Geeta cultivates paddy and wheat in an irrigable field of 0.13 acres (1 ropani) and millet and maize in sloped land of almost an equal size. The harvest lasts for three months only and for nine months in a year, they have to depend on the market. As Geeta is illiterate and lacks vocational skills, she had no other option apart from subsistence agriculture and daily wage labor. With low income and agricultural production, it was difficult to even manage two square meals for the entire family.

Although Geeta was poor and struggling financially, she valued education so she enrolled her children in a public school. In order to earn her keep, she kept a few cows and sold milk to a dairy. Despite all her efforts at providing a good education to her children, she could not even provide educational materials to her children sometimes.

In 2010, while Mandira was in grade five, she was enrolled in GNI Nepal’s sponsorship service program and started to receive educational materials: stationeries, school uniform, and personal hygiene products. Motivation and counseling were also periodically provided to her. As Mandira’s education till grade ten was taken care of by GNI Nepal, Geeta was relieved of a huge financial and mental burden.

In the following years, Mandira blossomed in all aspects of her academics and personality.

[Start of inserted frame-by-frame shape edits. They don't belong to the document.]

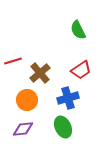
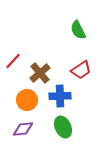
red line: rotated 30 degrees counterclockwise
blue cross: moved 8 px left, 2 px up; rotated 15 degrees clockwise
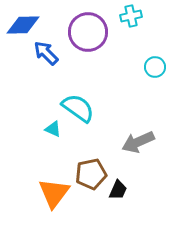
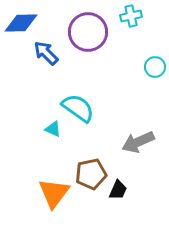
blue diamond: moved 2 px left, 2 px up
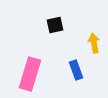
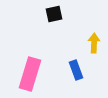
black square: moved 1 px left, 11 px up
yellow arrow: rotated 12 degrees clockwise
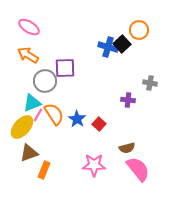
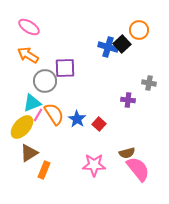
gray cross: moved 1 px left
brown semicircle: moved 5 px down
brown triangle: rotated 12 degrees counterclockwise
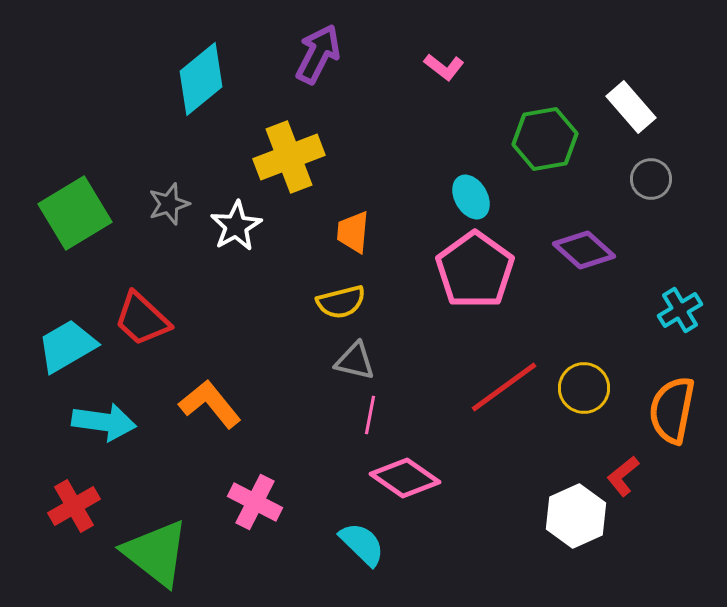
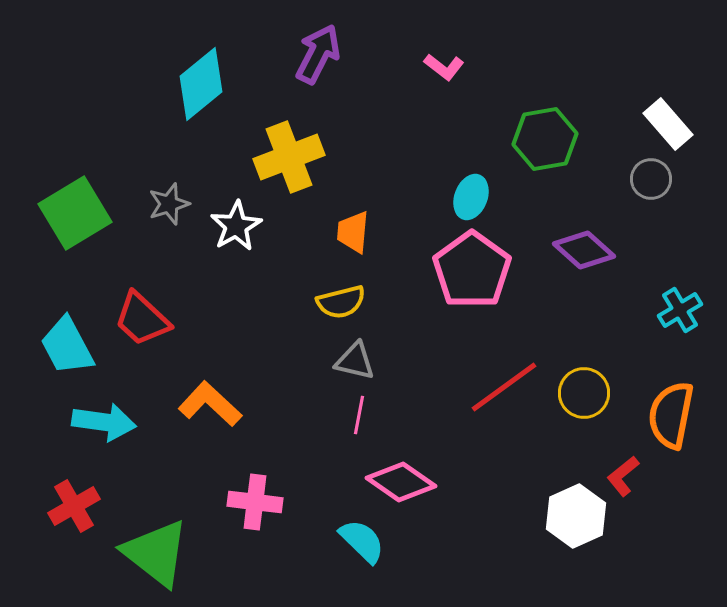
cyan diamond: moved 5 px down
white rectangle: moved 37 px right, 17 px down
cyan ellipse: rotated 51 degrees clockwise
pink pentagon: moved 3 px left
cyan trapezoid: rotated 88 degrees counterclockwise
yellow circle: moved 5 px down
orange L-shape: rotated 8 degrees counterclockwise
orange semicircle: moved 1 px left, 5 px down
pink line: moved 11 px left
pink diamond: moved 4 px left, 4 px down
pink cross: rotated 20 degrees counterclockwise
cyan semicircle: moved 3 px up
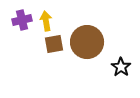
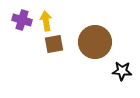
purple cross: rotated 30 degrees clockwise
brown circle: moved 8 px right
black star: moved 1 px right, 4 px down; rotated 30 degrees counterclockwise
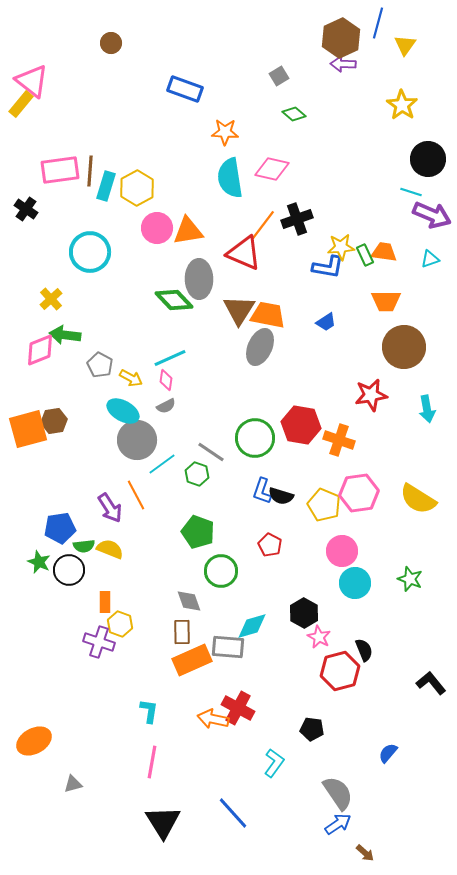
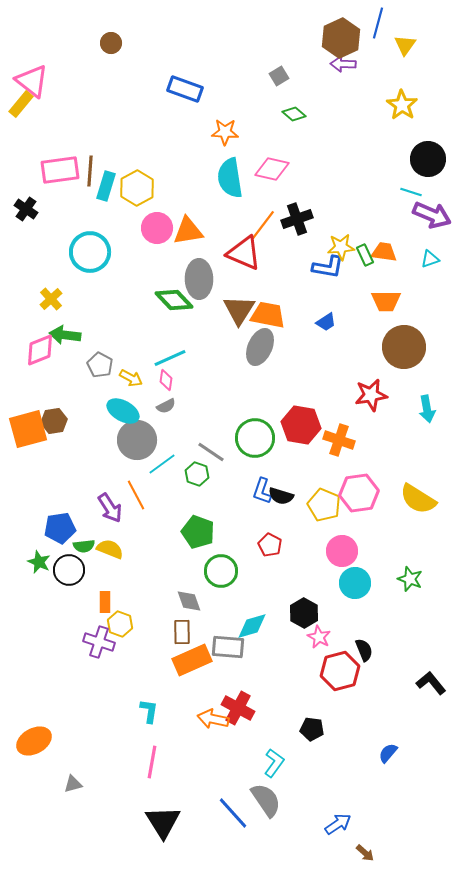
gray semicircle at (338, 793): moved 72 px left, 7 px down
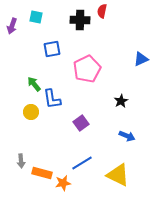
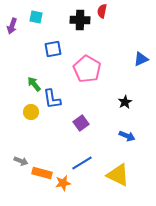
blue square: moved 1 px right
pink pentagon: rotated 16 degrees counterclockwise
black star: moved 4 px right, 1 px down
gray arrow: rotated 64 degrees counterclockwise
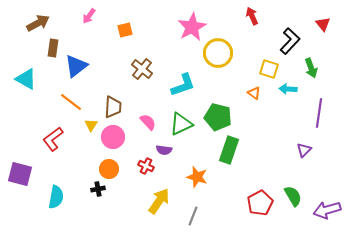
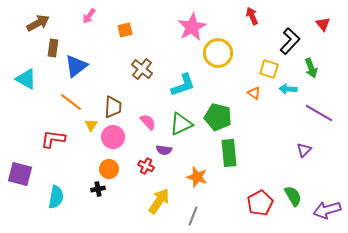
purple line: rotated 68 degrees counterclockwise
red L-shape: rotated 45 degrees clockwise
green rectangle: moved 3 px down; rotated 24 degrees counterclockwise
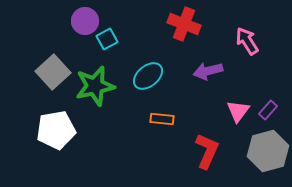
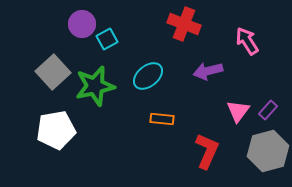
purple circle: moved 3 px left, 3 px down
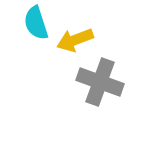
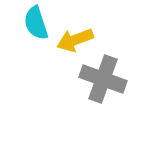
gray cross: moved 3 px right, 3 px up
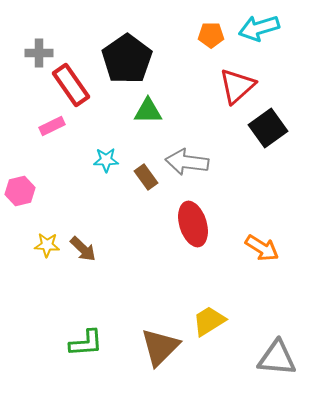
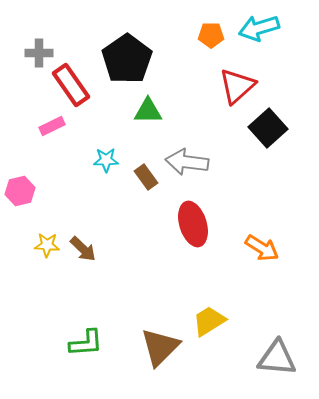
black square: rotated 6 degrees counterclockwise
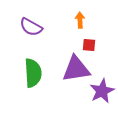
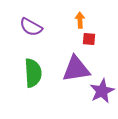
red square: moved 6 px up
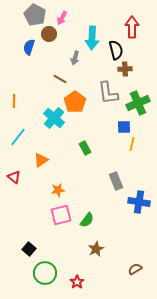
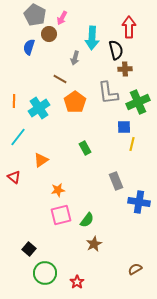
red arrow: moved 3 px left
green cross: moved 1 px up
cyan cross: moved 15 px left, 10 px up; rotated 15 degrees clockwise
brown star: moved 2 px left, 5 px up
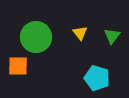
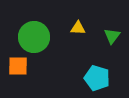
yellow triangle: moved 2 px left, 5 px up; rotated 49 degrees counterclockwise
green circle: moved 2 px left
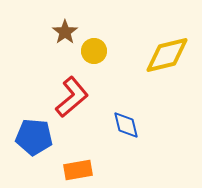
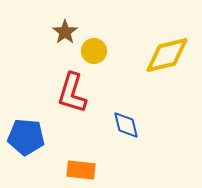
red L-shape: moved 4 px up; rotated 147 degrees clockwise
blue pentagon: moved 8 px left
orange rectangle: moved 3 px right; rotated 16 degrees clockwise
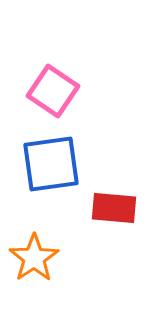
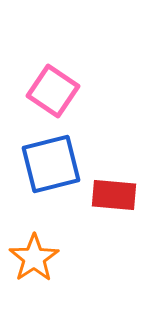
blue square: rotated 6 degrees counterclockwise
red rectangle: moved 13 px up
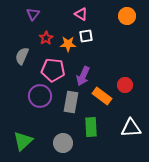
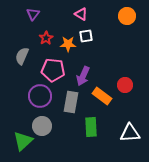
white triangle: moved 1 px left, 5 px down
gray circle: moved 21 px left, 17 px up
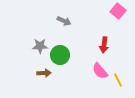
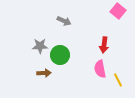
pink semicircle: moved 2 px up; rotated 30 degrees clockwise
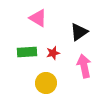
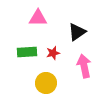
pink triangle: rotated 30 degrees counterclockwise
black triangle: moved 2 px left
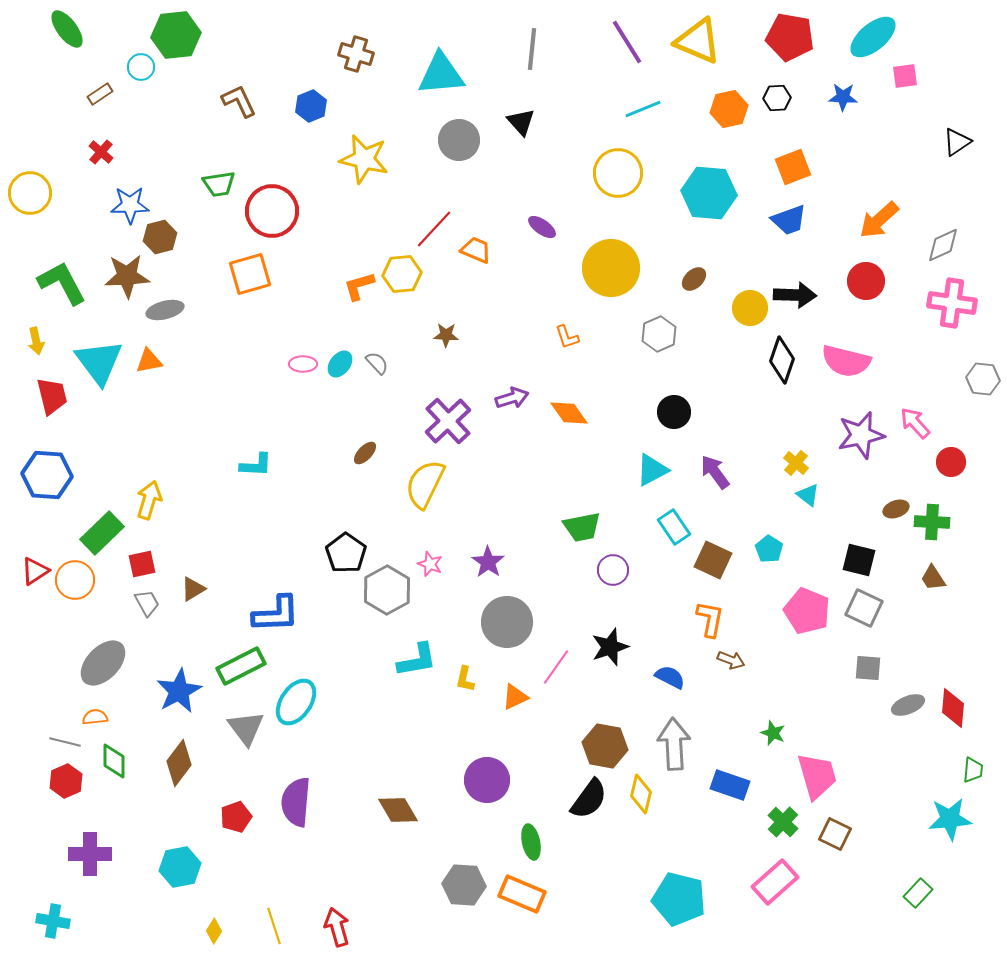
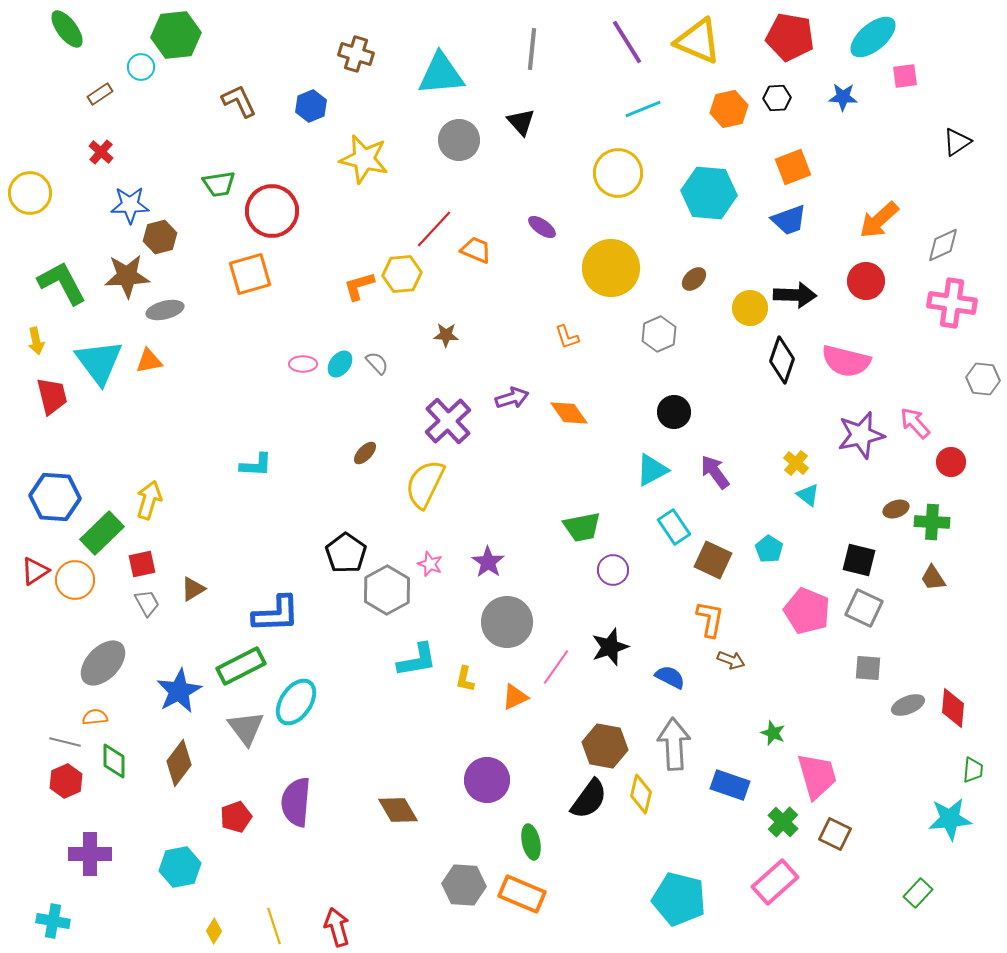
blue hexagon at (47, 475): moved 8 px right, 22 px down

She became a serious, sincere, and determined student and eagerly participated in the extracurricular activities: quiz competition, cultural dance program, sports competition (football, skipping, high jump, long jump) and many more programs organized by the school and GNI Nepal.

Not only she put efforts into education and extra-curricular events but activism also through a GNI Nepal supported child club based at her school. As a treasurer and active member of the club, Mandira hosted quiz competitions, school sanitation events, cultural shows, singing contests, and conducted the club’s regular events and programs.

In 2012, she anchored her school’s parents’ day function. Later the same year she got an opportunity to participate in a leadership skills development and water purification method training funded by GNI Nepal. In her activist role, she acted in different street dramas carrying messages of adolescence, against alcoholism and poor community sanitation staged by the child club based at her school and funded by GNI Nepal.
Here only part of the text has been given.